Ministers have made little fuss about special educational needs since Labour came to power, perhaps deliberately so. Part of their difficulty is the open-ended nature of SEN, which fits uneasily with the targets and tables of performance management. There is no obvious way of measuring the effectiveness of the SEN system, or the way its money is spent. The tension can be most clearly seen in the flip-flopping over exclusions. On coming into office, ministers promised to reduce the number of children kicked out of school - influenced by Downing Street’s social exclusion unit and possibly by former education secretary David Blunkett’s own miserable experience of a school for the blind, and separation from friends and family at an early age.

The number of exclusions duly fell. But now, concerned at the volume of practical problems entailed in containing disruptive children, not least the threat to academic targets, the Government has changed its emphasis. Schools are once more being encouraged to exclude where necessary - and children with special needs are three times more likely to be expelled than others.

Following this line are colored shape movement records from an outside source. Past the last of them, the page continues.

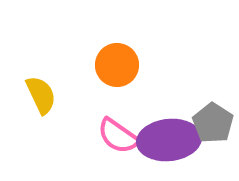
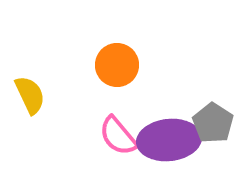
yellow semicircle: moved 11 px left
pink semicircle: rotated 15 degrees clockwise
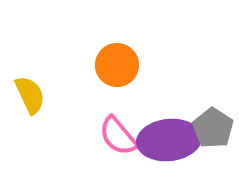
gray pentagon: moved 5 px down
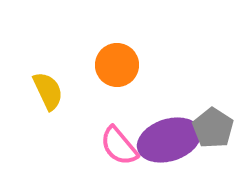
yellow semicircle: moved 18 px right, 4 px up
pink semicircle: moved 1 px right, 10 px down
purple ellipse: rotated 12 degrees counterclockwise
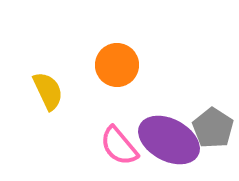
purple ellipse: rotated 46 degrees clockwise
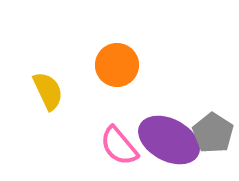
gray pentagon: moved 5 px down
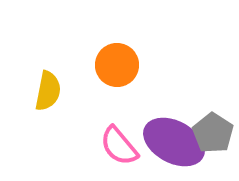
yellow semicircle: rotated 36 degrees clockwise
purple ellipse: moved 5 px right, 2 px down
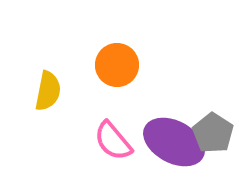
pink semicircle: moved 6 px left, 5 px up
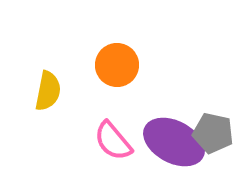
gray pentagon: rotated 21 degrees counterclockwise
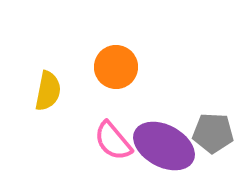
orange circle: moved 1 px left, 2 px down
gray pentagon: rotated 9 degrees counterclockwise
purple ellipse: moved 10 px left, 4 px down
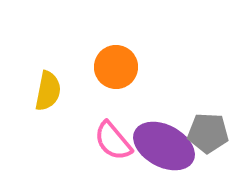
gray pentagon: moved 5 px left
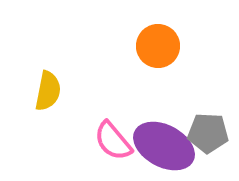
orange circle: moved 42 px right, 21 px up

Worse, some evidence suggests that including children with problems has an adverse effect on a school’s results. Research by Professors Ingrid Lunt from the Institute of Education and Brahm Norwich, now at the University of Exeter, could identify only 42 secondary schools that combined high levels of achievement with high levels of integration.

The biggest issue remains the cost. One by one, LEAs have had their strategies for controlling costs eliminated, with the introduction of strict time limits and the tribunal system. Long delays and ambiguous promises are no longer tolerated. So special needs continue to gobble up an ever bigger slice of the educational pie.

Now, serious questions are being asked about the viability of the whole structure, with the Audit Commission recommending a complete overhaul of the system, arguing in its report that, for most children, statements are a bureaucratic waste of money. The commission believes the financial savings from reducing the number of formal assessments and statements could be better used on additional staff and equipment - a theory backed by many local authorities. But parents and their advocates want to see the colour of the Government’s money. The protection of assessments and statements should in no way be reduced until schools, aided by substantial investment, have proved they can do the job differently. The current system may not be perfect, they argue, but at least it works.